— Try it —
Below, find the line containing "Pekerja Migran"; from there to the final line, print every line exactly and skip the pictures.

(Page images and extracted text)
BEGIN

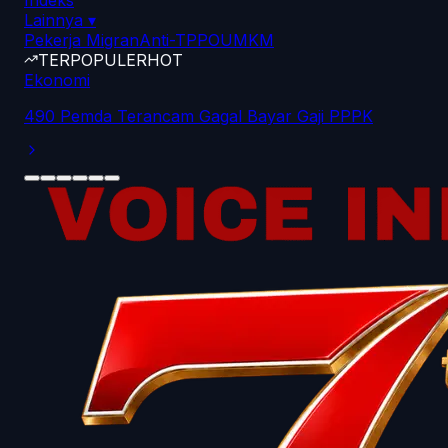
Indeks
Lainnya
▾
Pekerja Migran
Anti-TPPO
UMKM
TERPOPULER
HOT
Ekonomi
490 Pemda Terancam Gagal Bayar Gaji PPPK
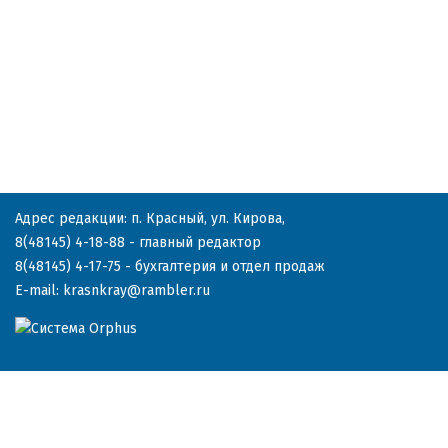
Адрес редакции: п. Красный, ул. Кирова,
8(48145) 4-18-88
- главный редактор
8(48145) 4-17-75
- бухгалтерия и отдел продаж
E-mail:
krasnkray@rambler.ru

END

— Response to this task —
Pekerja Migran
Anti-TPPO
UMKM
TERPOPULER
HOT
Ekonomi
490 Pemda Terancam Gagal Bayar Gaji PPPK
Адрес редакции: п. Красный, ул. Кирова,
8(48145) 4-18-88
- главный редактор
8(48145) 4-17-75
- бухгалтерия и отдел продаж
E-mail:
krasnkray@rambler.ru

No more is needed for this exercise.